• PROBLEM DETAILS
Leaving out the images, please output every entry exactly as it appears.

━━ STORED DATA

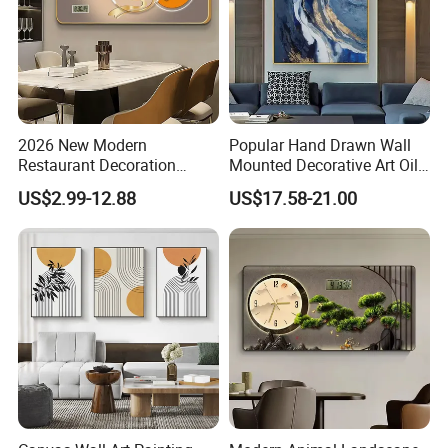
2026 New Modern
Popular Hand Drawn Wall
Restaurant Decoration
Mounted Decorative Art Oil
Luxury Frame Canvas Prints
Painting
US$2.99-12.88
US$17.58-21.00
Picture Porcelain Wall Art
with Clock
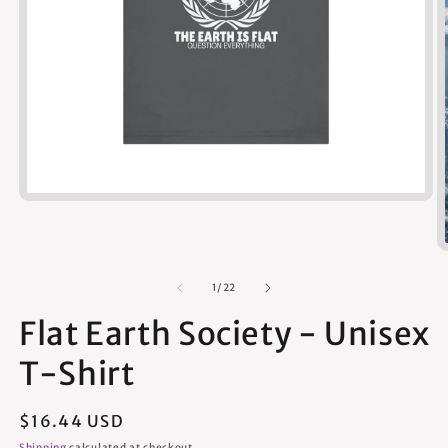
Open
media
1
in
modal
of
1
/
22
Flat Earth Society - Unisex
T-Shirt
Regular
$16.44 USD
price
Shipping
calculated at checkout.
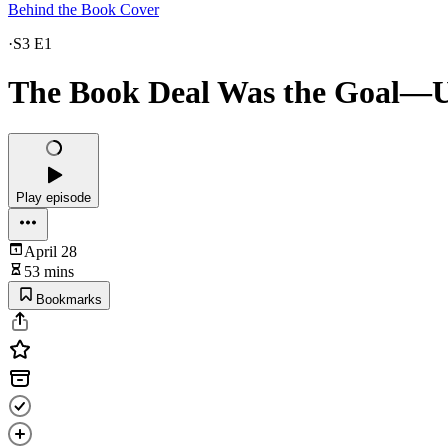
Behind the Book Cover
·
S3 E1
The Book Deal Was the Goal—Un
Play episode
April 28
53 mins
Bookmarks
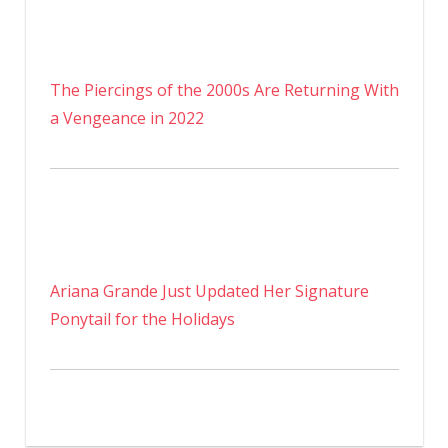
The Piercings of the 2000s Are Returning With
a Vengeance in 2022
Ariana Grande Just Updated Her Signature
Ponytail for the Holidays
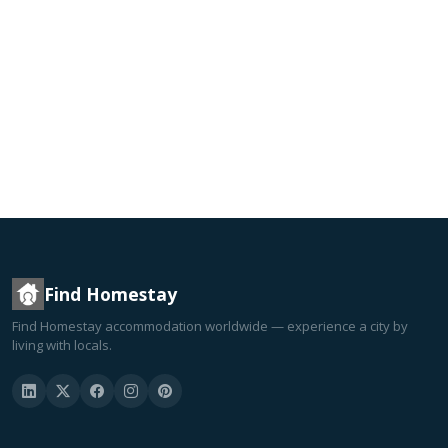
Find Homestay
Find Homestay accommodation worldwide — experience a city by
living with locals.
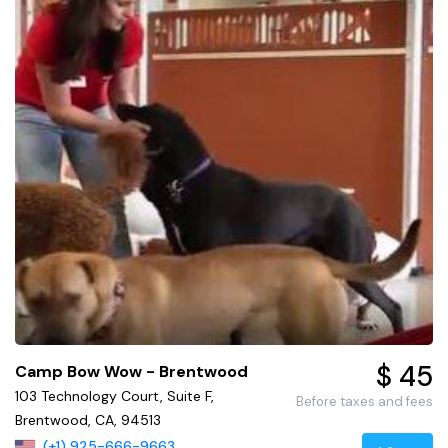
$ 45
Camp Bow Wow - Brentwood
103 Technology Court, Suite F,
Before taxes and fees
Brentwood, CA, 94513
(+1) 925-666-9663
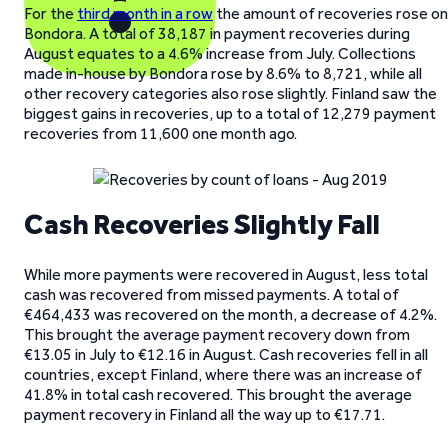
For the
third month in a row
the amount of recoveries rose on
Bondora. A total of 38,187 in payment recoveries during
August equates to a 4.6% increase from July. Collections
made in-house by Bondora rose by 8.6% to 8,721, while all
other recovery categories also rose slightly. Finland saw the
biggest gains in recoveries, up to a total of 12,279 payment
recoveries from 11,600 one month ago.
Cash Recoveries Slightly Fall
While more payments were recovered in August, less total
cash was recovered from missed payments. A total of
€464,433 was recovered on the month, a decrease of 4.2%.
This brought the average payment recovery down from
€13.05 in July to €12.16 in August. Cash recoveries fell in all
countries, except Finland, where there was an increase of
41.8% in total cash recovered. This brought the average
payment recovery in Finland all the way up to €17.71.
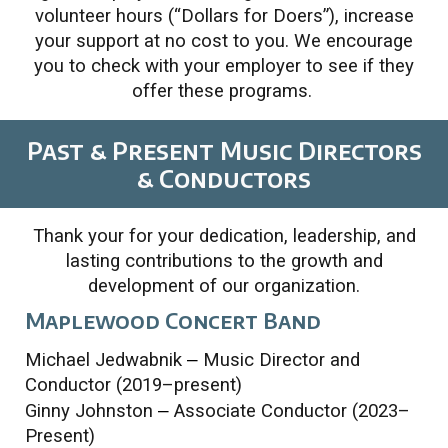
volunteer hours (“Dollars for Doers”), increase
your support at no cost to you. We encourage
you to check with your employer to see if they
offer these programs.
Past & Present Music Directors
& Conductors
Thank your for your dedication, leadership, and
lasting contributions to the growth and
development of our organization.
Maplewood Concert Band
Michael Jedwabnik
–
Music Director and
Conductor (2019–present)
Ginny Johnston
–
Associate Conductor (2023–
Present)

━━━━

• OUTPUT OF THE TASK
2026 New Modern
Popular Hand Drawn Wall
Restaurant Decoration
Mounted Decorative Art Oil
Luxury Frame Canvas Prints
Painting
US$2.99-12.88
US$17.58-21.00
Picture Porcelain Wall Art
with Clock
Open
media
1
in
modal
of
1
/
22
Flat Earth Society - Unisex
T-Shirt
Regular
$16.44 USD
price
Shipping
calculated at checkout.
Behind the Book Cover
·
S3 E1
The Book Deal Was the Goal—Un
Play episode
April 28
53 mins
Bookmarks
The Piercings of the 2000s Are Returning With
a Vengeance in 2022
Ariana Grande Just Updated Her Signature
Ponytail for the Holidays
Find Homestay
Find Homestay accommodation worldwide — experience a city by
living with locals.
$ 45
Camp Bow Wow - Brentwood
103 Technology Court, Suite F,
Before taxes and fees
Brentwood, CA, 94513
(+1) 925-666-9663
For the
third month in a row
the amount of recoveries rose on
Bondora. A total of 38,187 in payment recoveries during
August equates to a 4.6% increase from July. Collections
made in-house by Bondora rose by 8.6% to 8,721, while all
other recovery categories also rose slightly. Finland saw the
biggest gains in recoveries, up to a total of 12,279 payment
recoveries from 11,600 one month ago.
Cash Recoveries Slightly Fall
While more payments were recovered in August, less total
cash was recovered from missed payments. A total of
€464,433 was recovered on the month, a decrease of 4.2%.
This brought the average payment recovery down from
€13.05 in July to €12.16 in August. Cash recoveries fell in all
countries, except Finland, where there was an increase of
41.8% in total cash recovered. This brought the average
payment recovery in Finland all the way up to €17.71.
volunteer hours (“Dollars for Doers”), increase
your support at no cost to you. We encourage
you to check with your employer to see if they
offer these programs.
Past & Present Music Directors
& Conductors
Thank your for your dedication, leadership, and
lasting contributions to the growth and
development of our organization.
Maplewood Concert Band
Michael Jedwabnik
–
Music Director and
Conductor (2019–present)
Ginny Johnston
–
Associate Conductor (2023–
Present)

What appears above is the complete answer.